The Memory Wall
Memory sub-systems have long been a critical bottleneck limiting the performance of computation and telecommunications systems. Fueled by technology scaling, integrated circuit logic performance and off-chip memory bit-cost have improved by a phenomenal four orders of magnitude in the past three decades, yet, over the same time period, off-chip memory performance has remained flat. With the internet revolution and the explosion of mobile systems in the past decade, the performance requirements for memory sub-systems have greatly accelerated, making memory the most critical performance limiter in nearly all modern systems.
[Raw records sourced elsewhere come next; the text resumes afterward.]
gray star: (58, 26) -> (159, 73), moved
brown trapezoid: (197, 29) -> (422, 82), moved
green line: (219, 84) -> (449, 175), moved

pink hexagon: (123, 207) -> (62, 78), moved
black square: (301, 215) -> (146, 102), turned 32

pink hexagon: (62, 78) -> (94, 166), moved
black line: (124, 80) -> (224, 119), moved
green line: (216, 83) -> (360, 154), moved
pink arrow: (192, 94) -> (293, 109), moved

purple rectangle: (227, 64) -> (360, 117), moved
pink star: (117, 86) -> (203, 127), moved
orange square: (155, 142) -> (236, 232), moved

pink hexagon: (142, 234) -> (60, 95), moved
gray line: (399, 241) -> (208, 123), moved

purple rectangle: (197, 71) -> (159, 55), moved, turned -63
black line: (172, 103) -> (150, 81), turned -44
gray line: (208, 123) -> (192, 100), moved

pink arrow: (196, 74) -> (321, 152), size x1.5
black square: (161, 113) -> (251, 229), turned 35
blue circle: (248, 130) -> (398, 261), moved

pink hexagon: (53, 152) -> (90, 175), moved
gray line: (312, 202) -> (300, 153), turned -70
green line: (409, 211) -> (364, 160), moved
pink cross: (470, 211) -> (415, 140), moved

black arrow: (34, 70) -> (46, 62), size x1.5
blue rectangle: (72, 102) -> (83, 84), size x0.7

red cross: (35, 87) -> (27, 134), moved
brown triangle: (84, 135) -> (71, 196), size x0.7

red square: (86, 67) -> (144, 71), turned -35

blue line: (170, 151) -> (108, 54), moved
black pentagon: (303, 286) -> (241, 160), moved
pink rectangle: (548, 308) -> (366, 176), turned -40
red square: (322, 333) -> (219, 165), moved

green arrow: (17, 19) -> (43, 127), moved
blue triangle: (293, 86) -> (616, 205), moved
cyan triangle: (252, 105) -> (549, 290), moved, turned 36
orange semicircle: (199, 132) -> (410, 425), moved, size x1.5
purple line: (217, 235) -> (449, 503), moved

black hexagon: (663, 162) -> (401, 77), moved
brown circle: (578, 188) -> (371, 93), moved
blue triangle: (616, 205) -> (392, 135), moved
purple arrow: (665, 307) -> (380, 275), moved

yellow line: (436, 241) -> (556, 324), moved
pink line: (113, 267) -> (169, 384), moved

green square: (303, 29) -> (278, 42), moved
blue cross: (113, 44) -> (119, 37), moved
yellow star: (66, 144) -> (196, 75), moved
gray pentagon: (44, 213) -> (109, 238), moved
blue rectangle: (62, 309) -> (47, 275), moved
Due to this "memory wall," there has been a growing need to embed as much memory as possible on-chip to maintain the performance of the memory sub-system and reduce power consumption. Mainstream integrated circuits in a wide range of applications (MPU's, DSP's, GPU's, etc.) are dedicating 50% or more of the die area to embedded memory. For networking and L2/L3 cache applications in particular, there is a huge demand for an embedded memory solution that combines the highest possible random cycle performance with the highest possible density.
The Memory Scalability Crisis
Despite its large cell area which limits the amount of on-chip memory, 6T-SRAM has been the embedded memory technology of choice. Its dominance is due to its high performance as well as its inherent CMOS compatibility. Further, the presence of positive regenerative feedback in 6T-SRAM cell provides large cell read/write margins and a manufacturing robustness that historically has provided the lowest time and cost of development among embedded memory technologies.
As CMOS transistor geometry and voltage scaling become limited by fundamental effects such as increased random Vth-variability, gate dielectric leakage, and sub-threshold slope, 6T-SRAM stability and manufacturing margins have dramatically worsened. Further, the layout complexity of 6T-SRAM is pushing lithography tools and processes to their limit. As a result, at 45nm technology node and beyond, 6T-SRAM scalability has been diminished and its time and cost of development has significantly lengthened.
Failed Embedded Memory Alternatives
Alternative embedded memory technologies to 6T-SRAM, such as eDRAM, Magneto-resistive RAM, Ferro-electric RAM, Phase-change RAM, and Floating-body DRAM, have been the subject of research and development for many years. Few of these alternative technologies, however, have proven to be viable and none have gained traction as an embedded memory solution. Inability to match 6T-SRAM in performance, poor scalability/manufacturability, and high cost due to incompatibility with CMOS logic processes, have been among the top limiters of these alternative embedded memory technologies.
The most researched alternative to 6T-SRAM, embedded DRAM (eDRAM), has a 3-4x higher macro density advantage over 6T-SRAM, but has been limited by long development time, high cost, incompatibility with high-speed CMOS logic process and poor scalability. Also, eDRAM’s destructive read characteristic has limited its random cycle performance, negating the potential memory hierarchy performance benefit from its higher embedded cache density. Other alternative candidates also suffer from limited random-cycle performance and poor scalability.